Eclipse de problemas na operação aérea entre Rio de Janeiro e São Paulo voltou a afetar passageiros nesta sexta-feira (28), após um incidente ocorrido no Aeroporto Santos Dumont, no Rio de Janeiro, provocar novos cancelamentos de voos com chegada ou partida no Aeroporto de Congonhas, na capital paulista. Ao menos sete voos que tinham relação com o terminal paulista foram cancelados nesta sexta, sendo uma partida e seis chegadas.
O impacto ocorre um dia depois de outros 37 voos terem sido cancelados em Congonhas em consequência da interrupção das operações no Santos Dumont. Embora o aeroporto paulista esteja funcionando normalmente nesta sexta-feira, os reflexos do problema ocorrido no Rio ainda provocam alterações na programação de algumas companhias aéreas.

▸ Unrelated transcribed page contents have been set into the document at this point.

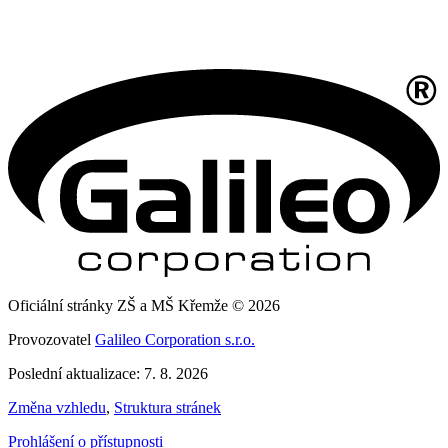
Oficiální stránky ZŠ a MŠ Křemže © 2026
Provozovatel
Galileo Corporation s.r.o.
Poslední aktualizace: 7. 8. 2026
Změna vzhledu
,
Struktura stránek
Prohlášení o přístupnosti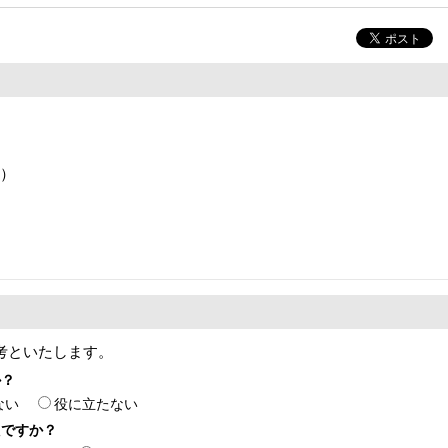
階）
考といたします。
か？
ない
役に立たない
たですか？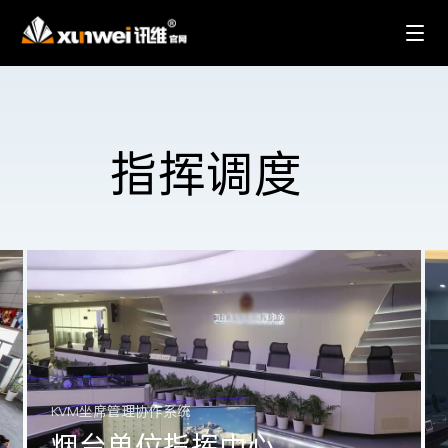
指挥调度
KVM坐席管理协作系统
烟台单位指挥中心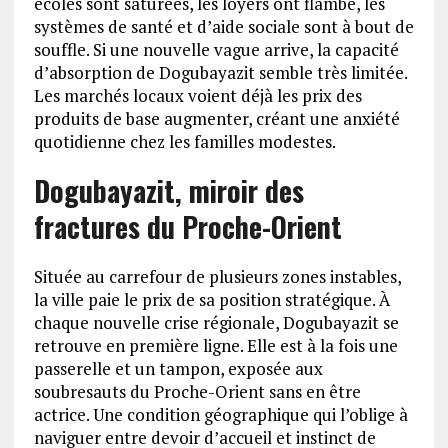
écoles sont saturées, les loyers ont flambé, les
systèmes de santé et d’aide sociale sont à bout de
souffle. Si une nouvelle vague arrive, la capacité
d’absorption de Dogubayazit semble très limitée.
Les marchés locaux voient déjà les prix des
produits de base augmenter, créant une anxiété
quotidienne chez les familles modestes.
Dogubayazit, miroir des
fractures du Proche-Orient
Située au carrefour de plusieurs zones instables,
la ville paie le prix de sa position stratégique. À
chaque nouvelle crise régionale, Dogubayazit se
retrouve en première ligne. Elle est à la fois une
passerelle et un tampon, exposée aux
soubresauts du Proche-Orient sans en être
actrice. Une condition géographique qui l’oblige à
naviguer entre devoir d’accueil et instinct de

A situação exige atenção dos passageiros que têm viagens previstas entre os dois aeroportos ou que dependem de conexões envolvendo os terminais. A recomendação é consultar diretamente a companhia aérea antes de sair de casa, principalmente diante da possibilidade de mudanças nos horários.
Aeroporto Santos Dumont ficou fechado por mais de sete horas
O problema começou na tarde de quinta-feira (27), quando um jatinho particular derrapou durante o pouso no Aeroporto Santos Dumont.
A aeronave saiu da pista e acabou parando em uma área gramada próxima ao local de pouso. O incidente levou à interrupção das operações no terminal por questões de segurança e exigiu a retirada da aeronave antes que os voos pudessem ser retomados.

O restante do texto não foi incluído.